* _About this task_
From the entries that follow, extract each line holding the string "важно".

* _Input material_

========================================

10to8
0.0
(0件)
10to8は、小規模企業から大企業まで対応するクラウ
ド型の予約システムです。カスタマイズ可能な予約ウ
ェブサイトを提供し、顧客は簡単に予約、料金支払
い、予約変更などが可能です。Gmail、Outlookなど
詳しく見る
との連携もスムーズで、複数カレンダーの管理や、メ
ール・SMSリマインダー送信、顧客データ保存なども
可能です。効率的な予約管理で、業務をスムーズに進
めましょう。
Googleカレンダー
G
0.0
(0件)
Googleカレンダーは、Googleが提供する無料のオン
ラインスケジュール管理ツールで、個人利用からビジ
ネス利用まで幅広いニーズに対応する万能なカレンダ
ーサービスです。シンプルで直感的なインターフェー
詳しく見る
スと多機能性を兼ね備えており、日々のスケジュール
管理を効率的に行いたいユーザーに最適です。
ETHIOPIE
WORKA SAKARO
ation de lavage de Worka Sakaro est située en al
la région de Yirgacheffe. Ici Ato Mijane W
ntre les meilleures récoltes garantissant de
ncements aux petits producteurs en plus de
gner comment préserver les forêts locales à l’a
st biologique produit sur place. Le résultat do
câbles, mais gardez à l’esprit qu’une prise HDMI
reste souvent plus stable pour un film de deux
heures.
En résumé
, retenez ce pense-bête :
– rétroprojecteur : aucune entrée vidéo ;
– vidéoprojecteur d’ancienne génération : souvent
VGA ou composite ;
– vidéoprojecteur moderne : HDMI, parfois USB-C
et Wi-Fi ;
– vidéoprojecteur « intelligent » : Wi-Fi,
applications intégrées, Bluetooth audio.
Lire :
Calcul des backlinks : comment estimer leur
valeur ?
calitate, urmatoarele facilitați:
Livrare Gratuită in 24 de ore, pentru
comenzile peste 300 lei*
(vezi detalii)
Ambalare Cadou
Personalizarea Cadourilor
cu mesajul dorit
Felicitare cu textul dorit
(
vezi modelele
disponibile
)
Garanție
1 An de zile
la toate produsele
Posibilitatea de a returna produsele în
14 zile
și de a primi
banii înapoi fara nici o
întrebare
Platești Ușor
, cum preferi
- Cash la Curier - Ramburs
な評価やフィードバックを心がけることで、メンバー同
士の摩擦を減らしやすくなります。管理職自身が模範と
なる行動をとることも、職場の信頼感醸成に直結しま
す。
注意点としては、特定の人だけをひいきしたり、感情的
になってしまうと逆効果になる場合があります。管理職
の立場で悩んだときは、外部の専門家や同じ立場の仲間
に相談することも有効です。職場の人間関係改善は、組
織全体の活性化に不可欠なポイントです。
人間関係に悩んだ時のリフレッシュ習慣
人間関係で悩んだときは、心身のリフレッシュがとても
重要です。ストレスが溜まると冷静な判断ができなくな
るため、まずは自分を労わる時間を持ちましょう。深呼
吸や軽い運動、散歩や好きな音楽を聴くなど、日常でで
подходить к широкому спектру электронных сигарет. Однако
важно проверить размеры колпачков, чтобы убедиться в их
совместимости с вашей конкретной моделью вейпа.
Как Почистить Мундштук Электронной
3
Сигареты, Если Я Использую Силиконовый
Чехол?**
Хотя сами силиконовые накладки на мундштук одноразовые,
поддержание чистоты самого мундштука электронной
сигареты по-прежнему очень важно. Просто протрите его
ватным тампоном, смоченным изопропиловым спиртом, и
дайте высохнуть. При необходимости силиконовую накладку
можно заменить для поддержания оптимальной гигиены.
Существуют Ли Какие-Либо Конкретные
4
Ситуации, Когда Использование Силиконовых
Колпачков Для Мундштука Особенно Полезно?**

========================================

* _Task output_
важно проверить размеры колпачков, чтобы убедиться в их
сигареты по-прежнему очень важно. Просто протрите его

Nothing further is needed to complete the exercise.